Exercise instructions:
Determine which lines of the records include the word "ЧЕРКАСЬКА", and copy them.

(Bounding box prediction data)
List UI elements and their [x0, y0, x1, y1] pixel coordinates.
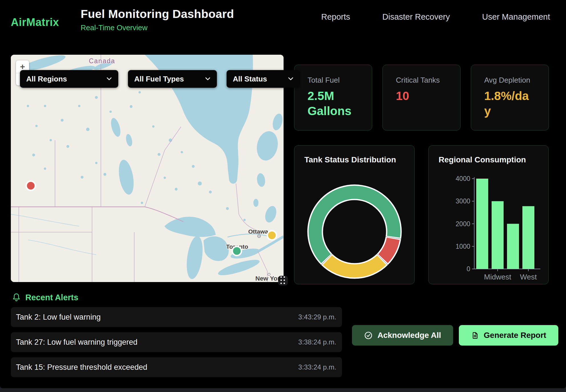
alert-timestamp: 3:43:29 p.m.: [298, 313, 336, 321]
status-filter-value: All Status: [233, 75, 267, 83]
fuel-type-filter-dropdown[interactable]: All Fuel Types: [128, 70, 217, 88]
map-svg: Canada Ottawa Toronto New York: [11, 55, 284, 282]
alert-message: Tank 15: Pressure threshold exceeded: [16, 363, 147, 372]
header: AirMatrix Fuel Monitoring Dashboard Real…: [0, 0, 566, 38]
generate-report-button[interactable]: Generate Report: [459, 325, 558, 346]
alerts-header: Recent Alerts: [12, 293, 78, 302]
svg-text:3000: 3000: [456, 197, 470, 205]
label-canada: Canada: [89, 57, 115, 65]
marker-tank-critical[interactable]: [26, 181, 35, 190]
stat-cards: Total Fuel 2.5M Gallons Critical Tanks 1…: [294, 65, 549, 130]
bell-icon: [12, 293, 21, 302]
map-filters: All Regions All Fuel Types All Status: [20, 70, 300, 88]
nav-reports[interactable]: Reports: [321, 12, 350, 22]
stat-card-total-fuel: Total Fuel 2.5M Gallons: [294, 65, 372, 130]
alert-row[interactable]: Tank 2: Low fuel warning 3:43:29 p.m.: [11, 307, 342, 327]
alerts-title: Recent Alerts: [25, 293, 78, 302]
main-nav: Reports Disaster Recovery User Managemen…: [321, 0, 550, 34]
alert-message: Tank 27: Low fuel warning triggered: [16, 338, 137, 347]
donut-chart-title: Tank Status Distribution: [304, 155, 396, 164]
region-filter-value: All Regions: [26, 75, 67, 83]
stat-card-critical-tanks: Critical Tanks 10: [382, 65, 461, 130]
svg-text:Midwest: Midwest: [484, 273, 511, 281]
svg-text:0: 0: [467, 265, 470, 273]
svg-text:2000: 2000: [456, 220, 470, 228]
check-circle-icon: [364, 331, 373, 340]
bar-chart-title: Regional Consumption: [439, 155, 526, 164]
app-logo[interactable]: AirMatrix: [11, 16, 59, 28]
svg-text:1000: 1000: [456, 243, 470, 250]
tank-status-donut-chart: [294, 146, 415, 285]
content-bottom-rounding: [0, 386, 566, 388]
acknowledge-all-label: Acknowledge All: [377, 331, 441, 340]
map-resize-handle[interactable]: [278, 276, 288, 285]
chevron-down-icon: [106, 77, 112, 81]
fuel-type-filter-value: All Fuel Types: [134, 75, 184, 83]
acknowledge-all-button[interactable]: Acknowledge All: [352, 325, 453, 346]
page-title: Fuel Monitoring Dashboard: [81, 7, 234, 21]
svg-text:West: West: [520, 273, 537, 281]
chevron-down-icon: [288, 77, 294, 81]
map-canvas[interactable]: Canada Ottawa Toronto New York: [11, 55, 284, 282]
alert-timestamp: 3:38:24 p.m.: [298, 338, 336, 346]
stat-value: 1.8%/day: [484, 89, 534, 119]
stat-card-avg-depletion: Avg Depletion 1.8%/day: [471, 65, 549, 130]
stat-value: 2.5M Gallons: [308, 89, 357, 119]
map-panel: Canada Ottawa Toronto New York + − All R…: [11, 55, 284, 282]
page-subtitle: Real-Time Overview: [81, 23, 234, 32]
fuel-monitoring-dashboard: AirMatrix Fuel Monitoring Dashboard Real…: [0, 0, 566, 392]
stat-label: Critical Tanks: [396, 76, 460, 85]
region-filter-dropdown[interactable]: All Regions: [20, 70, 118, 88]
marker-tank-normal[interactable]: [232, 246, 241, 256]
tank-status-card: Tank Status Distribution: [294, 145, 415, 284]
alert-timestamp: 3:33:24 p.m.: [298, 363, 336, 371]
generate-report-label: Generate Report: [484, 331, 546, 340]
nav-disaster-recovery[interactable]: Disaster Recovery: [382, 12, 450, 22]
stat-label: Avg Depletion: [484, 76, 549, 85]
regional-consumption-bar-chart: 01000200030004000MidwestWest: [429, 146, 549, 285]
document-icon: [471, 331, 479, 340]
svg-text:4000: 4000: [456, 175, 470, 182]
alert-row[interactable]: Tank 15: Pressure threshold exceeded 3:3…: [11, 357, 342, 377]
marker-tank-warning[interactable]: [267, 231, 276, 240]
stat-label: Total Fuel: [308, 76, 372, 85]
nav-user-management[interactable]: User Management: [482, 12, 550, 22]
title-block: Fuel Monitoring Dashboard Real-Time Over…: [81, 7, 234, 32]
label-ottawa: Ottawa: [248, 228, 268, 235]
alert-row[interactable]: Tank 27: Low fuel warning triggered 3:38…: [11, 332, 342, 352]
stat-value: 10: [396, 89, 446, 104]
status-filter-dropdown[interactable]: All Status: [227, 70, 300, 88]
chevron-down-icon: [205, 77, 211, 81]
alert-message: Tank 2: Low fuel warning: [16, 313, 101, 322]
regional-consumption-card: Regional Consumption 01000200030004000Mi…: [428, 145, 549, 284]
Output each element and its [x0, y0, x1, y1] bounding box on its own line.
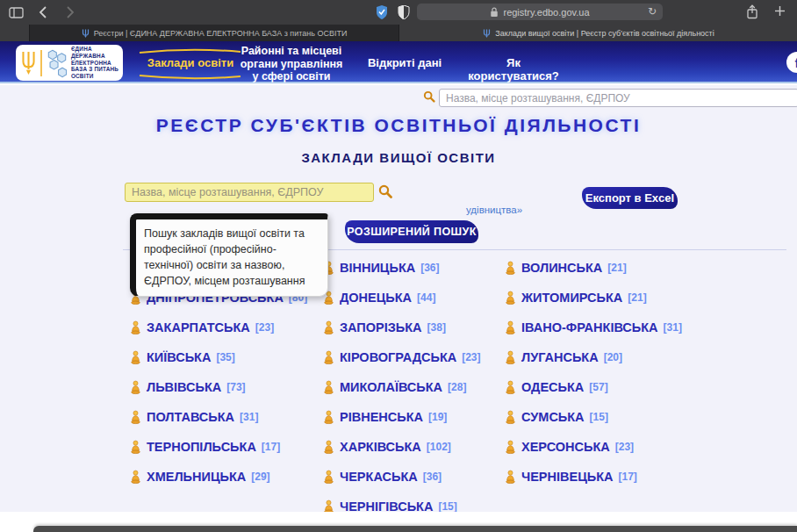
url-text: registry.edbo.gov.ua	[503, 7, 589, 18]
region-item[interactable]: РІВНЕНСЬКА[19]	[323, 410, 505, 425]
facebook-icon[interactable]: f	[786, 52, 797, 73]
region-item[interactable]: ХМЕЛЬНИЦЬКА[29]	[130, 470, 323, 485]
tab-higher-education[interactable]: Заклади вищої освіти | Реєстр суб'єктів …	[400, 25, 797, 41]
region-item[interactable]: МИКОЛАЇВСЬКА[28]	[323, 380, 505, 395]
region-item[interactable]: ЛУГАНСЬКА[20]	[505, 350, 694, 365]
region-item[interactable]: КИЇВСЬКА[35]	[130, 350, 323, 365]
address-bar[interactable]: registry.edbo.gov.ua ↻	[417, 4, 663, 20]
advanced-search-button[interactable]: РОЗШИРЕНИЙ ПОШУК	[345, 220, 478, 243]
region-item[interactable]: ЗАКАРПАТСЬКА[23]	[130, 320, 323, 335]
region-name: ПОЛТАВСЬКА	[147, 410, 234, 424]
region-name: КІРОВОГРАДСЬКА	[340, 350, 456, 364]
search-tooltip: Пошук закладів вищої освіти та професійн…	[130, 213, 328, 297]
region-item[interactable]: ВІННИЦЬКА[36]	[323, 261, 505, 276]
region-item[interactable]: ДОНЕЦЬКА[44]	[323, 291, 505, 306]
reload-icon[interactable]: ↻	[648, 5, 657, 18]
desktop-area	[0, 512, 797, 532]
region-item[interactable]: ЛЬВІВСЬКА[73]	[130, 380, 323, 395]
region-item[interactable]: ХАРКІВСЬКА[102]	[323, 440, 505, 455]
graduate-person-icon	[505, 470, 516, 485]
graduate-person-icon	[323, 380, 334, 395]
region-item[interactable]: ЖИТОМИРСЬКА[21]	[505, 291, 694, 306]
export-excel-button[interactable]: Експорт в Excel	[582, 187, 678, 209]
region-name: ЖИТОМИРСЬКА	[521, 291, 622, 305]
graduate-person-icon	[505, 291, 516, 306]
region-item[interactable]: ЗАПОРІЗЬКА[38]	[323, 320, 505, 335]
region-name: ВІННИЦЬКА	[340, 261, 415, 275]
region-item[interactable]: СУМСЬКА[15]	[505, 410, 694, 425]
region-count: [19]	[428, 411, 447, 423]
region-count: [17]	[619, 471, 637, 483]
shield-half-icon[interactable]	[398, 5, 410, 19]
graduate-person-icon	[130, 320, 141, 335]
sidebar-toggle-icon[interactable]	[9, 7, 24, 18]
region-name: ЧЕРНІВЕЦЬКА	[521, 470, 614, 484]
search-icon[interactable]	[378, 184, 392, 198]
shield-check-icon[interactable]	[376, 5, 388, 19]
region-name: ХМЕЛЬНИЦЬКА	[147, 470, 246, 484]
favicon-trident-icon	[82, 29, 90, 38]
region-name: РІВНЕНСЬКА	[340, 410, 423, 424]
honeycomb-icon	[46, 48, 68, 78]
new-tab-icon[interactable]	[774, 5, 786, 17]
region-name: ІВАНО-ФРАНКІВСЬКА	[521, 320, 658, 334]
back-icon[interactable]	[39, 6, 47, 18]
region-item[interactable]: ІВАНО-ФРАНКІВСЬКА[31]	[505, 320, 694, 335]
tab-title: Заклади вищої освіти | Реєстр суб'єктів …	[495, 29, 714, 38]
edbo-logo[interactable]: ЄДИНА ДЕРЖАВНА ЕЛЕКТРОННА БАЗА З ПИТАНЬ …	[16, 45, 123, 81]
graduate-person-icon	[323, 320, 334, 335]
graduate-person-icon	[323, 470, 334, 485]
graduate-person-icon	[130, 470, 141, 485]
tab-registries[interactable]: Реєстри | ЄДИНА ДЕРЖАВНА ЕЛЕКТРОННА БАЗА…	[29, 25, 399, 41]
top-search-input[interactable]	[439, 89, 797, 107]
region-item[interactable]: ЧЕРНІВЕЦЬКА[17]	[505, 470, 694, 485]
region-item[interactable]: ЧЕРКАСЬКА[36]	[323, 470, 505, 485]
region-item[interactable]: ВОЛИНСЬКА[21]	[505, 261, 694, 276]
region-count: [31]	[664, 321, 682, 334]
region-count: [44]	[417, 291, 435, 304]
region-name: ЧЕРКАСЬКА	[340, 470, 418, 484]
region-count: [17]	[262, 441, 280, 453]
page-title: РЕЄСТР СУБ'ЄКТІВ ОСВІТНЬОЇ ДІЯЛЬНОСТІ	[0, 115, 797, 136]
region-count: [20]	[604, 351, 622, 363]
region-count: [23]	[255, 321, 274, 334]
region-name: ЗАКАРПАТСЬКА	[147, 320, 250, 334]
region-item[interactable]: КІРОВОГРАДСЬКА[23]	[323, 350, 505, 365]
region-count: [21]	[628, 291, 646, 304]
graduate-person-icon	[505, 410, 516, 425]
region-item[interactable]: ТЕРНОПІЛЬСЬКА[17]	[130, 440, 323, 455]
region-name: ЗАПОРІЗЬКА	[340, 320, 422, 334]
region-name: ЛЬВІВСЬКА	[147, 380, 221, 394]
graduate-person-icon	[130, 380, 141, 395]
region-name: СУМСЬКА	[521, 410, 585, 424]
region-count: [102]	[427, 441, 451, 453]
region-name: МИКОЛАЇВСЬКА	[340, 380, 442, 394]
nav-how-to-use[interactable]: Як користуватися?	[461, 56, 566, 83]
forward-icon[interactable]	[67, 6, 75, 18]
region-name: ТЕРНОПІЛЬСЬКА	[147, 440, 256, 454]
share-icon[interactable]	[746, 4, 758, 19]
graduate-person-icon	[130, 440, 141, 455]
region-name: ОДЕСЬКА	[521, 380, 584, 394]
region-count: [38]	[427, 321, 446, 334]
search-icon[interactable]	[423, 90, 435, 103]
tab-title: Реєстри | ЄДИНА ДЕРЖАВНА ЕЛЕКТРОННА БАЗА…	[94, 29, 348, 38]
region-count: [23]	[462, 351, 480, 363]
active-nav-top-arc	[139, 47, 242, 54]
graduate-person-icon	[505, 380, 516, 395]
region-item[interactable]: ПОЛТАВСЬКА[31]	[130, 410, 323, 425]
registry-search-input[interactable]	[125, 183, 374, 202]
region-count: [28]	[448, 381, 466, 393]
region-item[interactable]: ОДЕСЬКА[57]	[505, 380, 694, 395]
favicon-trident-icon	[483, 29, 491, 38]
region-item[interactable]: ХЕРСОНСЬКА[23]	[505, 440, 694, 455]
tab-bar: Реєстри | ЄДИНА ДЕРЖАВНА ЕЛЕКТРОННА БАЗА…	[0, 25, 797, 41]
page-content: РЕЄСТР СУБ'ЄКТІВ ОСВІТНЬОЇ ДІЯЛЬНОСТІ ЗА…	[0, 85, 797, 512]
nav-open-data[interactable]: Відкриті дані	[355, 56, 454, 69]
nav-local-authorities[interactable]: Районні та місцеві органи управління у с…	[230, 45, 353, 83]
page-subtitle: ЗАКЛАДИ ВИЩОЇ ОСВІТИ	[0, 150, 797, 165]
example-link-fragment[interactable]: удівництва»	[466, 205, 522, 215]
browser-toolbar: registry.edbo.gov.ua ↻	[0, 0, 797, 25]
logo-divider	[39, 49, 43, 77]
region-name: ДОНЕЦЬКА	[340, 291, 412, 305]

Answer area:
region-item[interactable]: ЧЕРКАСЬКА[36]	[323, 470, 505, 485]
region-name: ЧЕРКАСЬКА	[340, 470, 418, 484]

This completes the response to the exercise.